WHAT YOU ARE ASKED TO DO - Retype the data below exactly, skipping pictures.

TASK MATERIAL -

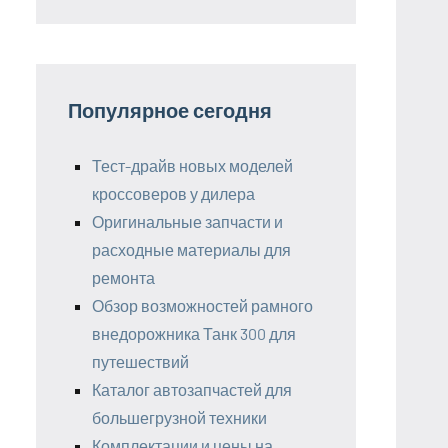
Популярное сегодня
Тест-драйв новых моделей
кроссоверов у дилера
Оригинальные запчасти и
расходные материалы для
ремонта
Обзор возможностей рамного
внедорожника Танк 300 для
путешествий
Каталог автозапчастей для
большегрузной техники
Комплектации и цены на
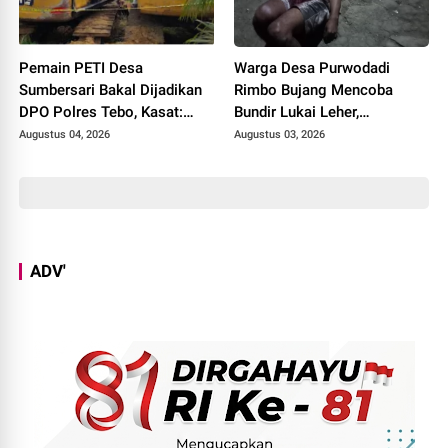
Pemain PETI Desa
Warga Desa Purwodadi
Sumbersari Bakal Dijadikan
Rimbo Bujang Mencoba
DPO Polres Tebo, Kasat:
Bundir Lukai Leher,
Karena Tak Pernah Penuhi
Sebelumnya Pernah Potong
Augustus 04, 2026
Augustus 03, 2026
Panggilan
Alat Kelamin Sendiri
ADV'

RESPONSE TO THE EXERCISE -
Популярное сегодня
Тест-драйв новых моделей
кроссоверов у дилера
Оригинальные запчасти и
расходные материалы для
ремонта
Обзор возможностей рамного
внедорожника Танк 300 для
путешествий
Каталог автозапчастей для
большегрузной техники
Комплектации и цены на
Pemain PETI Desa
Warga Desa Purwodadi
Sumbersari Bakal Dijadikan
Rimbo Bujang Mencoba
DPO Polres Tebo, Kasat:
Bundir Lukai Leher,
Karena Tak Pernah Penuhi
Sebelumnya Pernah Potong
Augustus 04, 2026
Augustus 03, 2026
Panggilan
Alat Kelamin Sendiri
ADV'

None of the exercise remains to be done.